• Pain Res Manag · Jan 2018

    Review

    Diclofenac Potassium in Acute Postoperative Pain and Dysmenorrhoea: Results from Comprehensive Clinical Trial Reports.

    • Moore R Andrew RA 0000-0001-8393-2193 Pain Research, Nuffield Division of Anaesthetics, University of Oxford, The Churchill, OX3 7LE Oxford, UK. and Sheena Derry.
    • Pain Research, Nuffield Division of Anaesthetics, University of Oxford, The Churchill, OX3 7LE Oxford, UK.
    • Pain Res Manag. 2018 Jan 1; 2018: 9493413.

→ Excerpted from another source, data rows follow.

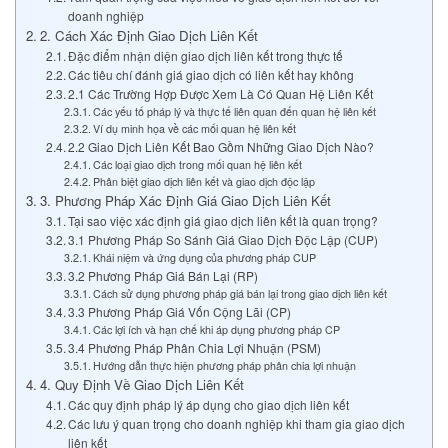
doanh nghiệp
2. Cách Xác Định Giao Dịch Liên Kết
Đặc điểm nhận diện giao dịch liên kết trong thực tế
Các tiêu chí đánh giá giao dịch có liên kết hay không
2.1 Các Trường Hợp Được Xem Là Có Quan Hệ Liên Kết
Các yếu tố pháp lý và thực tế liên quan đến quan hệ liên kết
Ví dụ minh họa về các mối quan hệ liên kết
2.2 Giao Dịch Liên Kết Bao Gồm Những Giao Dịch Nào?
Các loại giao dịch trong mối quan hệ liên kết
Phân biệt giao dịch liên kết và giao dịch độc lập
3. Phương Pháp Xác Định Giá Giao Dịch Liên Kết
Tại sao việc xác định giá giao dịch liên kết là quan trọng?
3.1 Phương Pháp So Sánh Giá Giao Dịch Độc Lập (CUP)
Khái niệm và ứng dụng của phương pháp CUP
3.2 Phương Pháp Giá Bán Lại (RP)
Cách sử dụng phương pháp giá bán lại trong giao dịch liên kết
3.3 Phương Pháp Giá Vốn Cộng Lãi (CP)
Các lợi ích và hạn chế khi áp dụng phương pháp CP
3.4 Phương Pháp Phân Chia Lợi Nhuận (PSM)
Hướng dẫn thực hiện phương pháp phân chia lợi nhuận
4. Quy Định Về Giao Dịch Liên Kết
Các quy định pháp lý áp dụng cho giao dịch liên kết
Các lưu ý quan trọng cho doanh nghiệp khi tham gia giao dịch
liên kết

    AbstractWe compared the efficacy of diclofenac potassium in unpublished clinical study reports (CSRs) and published reports to examine publication bias, industry bias, and comprehensiveness. Novartis provided CSRs of randomised double-blind trials of diclofenac potassium involving postoperative patients following third molar extraction (3 trials, n=519), gynaecological surgery (3 trials, n=679), and dysmenorrhoea (2 trials, n=711) conducted in 1988-1990. Searches identified published reports of 6 trials. Information from 599/1909 patients was not published; trials with 846/1909 patients were published in a defunct journal. Greater methodological information in CSRs contributed to lesser risk of bias than published trials. Numbers needed to treat (NNT) from CSRs for all six postoperative trials for at least 50% of maximum pain relief over 6 h were 2.2 (95% confidence interval, 1.9-2.6) and 2.1 (1.8-2.4) for 50 and 100 mg diclofenac potassium, respectively. A Cochrane review of published trial data reported NNTs of 2.1 and 1.9, and one comprehensive analysis reported NNTs of 2.2 and 2.1, respectively. All analyses had similar results for patients remedicating within 8 h. No data from dysmenorrhoea CSRs appeared in a Cochrane review. CSRs provide useful information and increase confidence. Stable efficacy estimates with standard study designs reduce the need for updating reviews.